The Future of Autonomous Vehicles

The impact of autonomous vehicles on society is a topic that continues to evolve as research and understanding of the technology progresses. According to a survey by the World Economic Forum and the Boston Consulting Group in 2015, emerging market countries such as China, India, and the United Arab Emirates showed the highest acceptance rates, with up to 75% of Chinese consumers in support. Acceptance rates in Britain and the US stood at around 50%, while Japan and Germany had the lowest rates. While the public's awareness of self-driving vehicles is growing, knowledge about the technology remains limited, and as knowledge increases, acceptance and use of autonomous vehicles are expected to rise (Chai et al., 2019).

The shift towards autonomous vehicles presents opportunities for various sectors. E-commerce will rise due to passengers transitioning from driving to being driven by autonomous vehicles so that local businesses can leverage location-based services to target advertising based on specific routes and passenger demographics. Sectors such as car repair, rescue and emergency response, interior design, and entertainment, connected vehicles, and the hospitality industry will also see growth.

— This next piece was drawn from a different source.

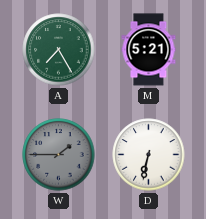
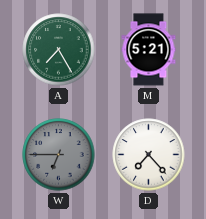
W: 1:45 -> 6:45
D: 6:32 -> 7:23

By 2035, it is expected that around 21 million cars will be autonomous, with a large portion of those units being fully self-driving (Southfield M, 2016). China is anticipated to become the largest market for autonomous vehicles (Chai et al., 2019). One concern is the growing power disparity between organizations controlling AV data and individuals in society. It is crucial to address this issue to ensure data privacy and fair access to information. The potential monopolization of humankind's basic need for travel by a single company could have significant economic consequences.

The transformation brought by autonomous vehicles can lead to the creation of new business forms, production methods, work patterns, and employment opportunities. Efforts should be made to create a new balance in society and ensure that the benefits of increased efficiency and wealth creation are shared for the well-being of humankind. As we navigate the path ahead, it is crucial to embrace these new changes, adapt to emerging technologies, and work towards creating a future that benefits all of society.